In fact, I'm actually stunned that this thread has reached three pages, because normally when I listen for discussion of this topic in the public forum-at-large all I hear are crickets. I kinda wish I lived where you live, where there is such lively participatory debate on subjects like this. Until my experience changes, I'll stick to the suspicion that my original idea is 100% radioactive -- completely untouchable politically -- and that the Church Is Good For Kids view is on-track to remain a dominant and unchallenged paradigm for decades to come.

As far as the suggestions that I'm cherry-picking, again I say no. I'm not demanding the right to form tax-exempt institutions that have the teaching of my preferred spiritual beliefs as part of their mandate. I haven't really addressed my own spiritual beliefs at all in this thread, though -- the thread bloomed out of my re-consideration of some of my civic beliefs, which I assure you are largely separate.

Moral condemnation of non-heterosexuals is, in my view, anti-social. But there are people whose subjective sense of morality compels them toward this condemnation, and I can't philosophically justify punishing people who think that way, as long as they don't break any laws because of it.
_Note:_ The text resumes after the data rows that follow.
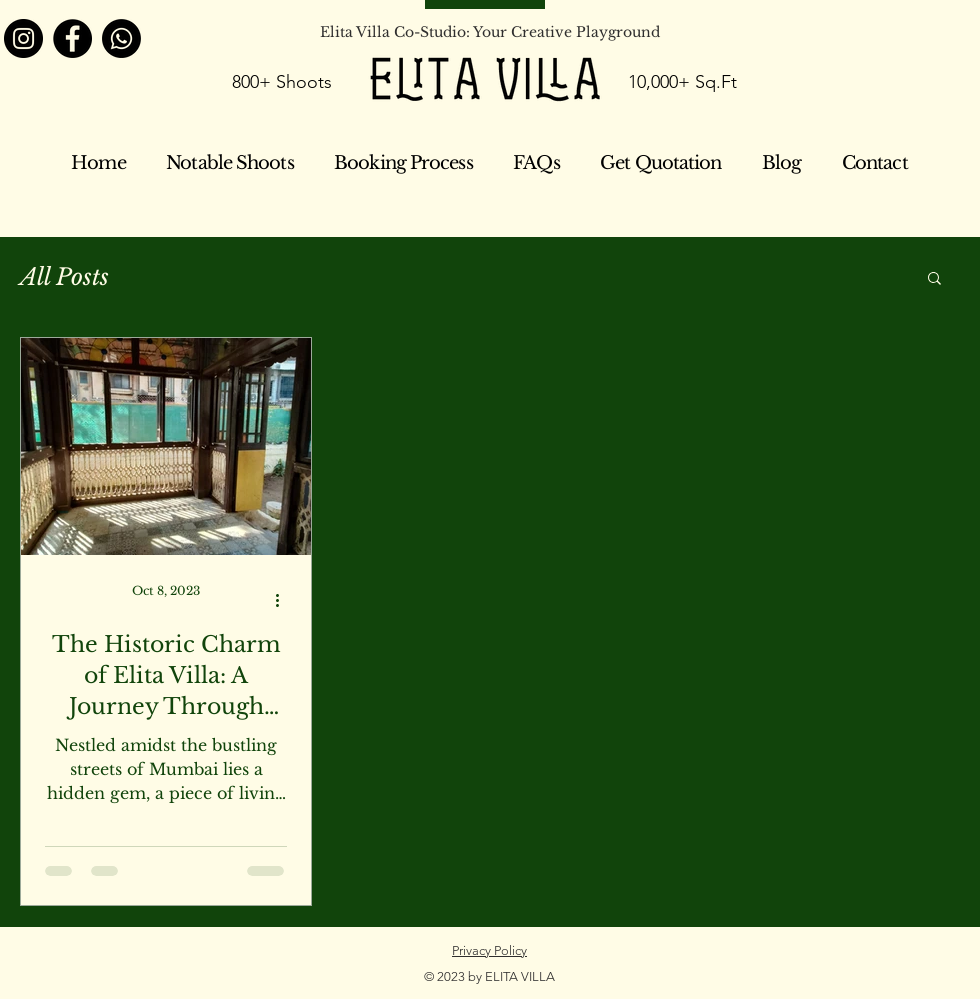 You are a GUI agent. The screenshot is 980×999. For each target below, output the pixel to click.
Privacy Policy (489, 950)
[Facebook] (72, 38)
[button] (934, 279)
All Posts (64, 277)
And I can't justify preventing parents from raising their children this way either.

Do you see that this is separate from questioning whether or not an arbitrarily subjective moral philosophy chosen by the last generation should be institutionally presented as the "normal" one to the next generation when they are still to young to comprehend the context?

As far as conflating religion with other views, that's probably its own thread, and then some.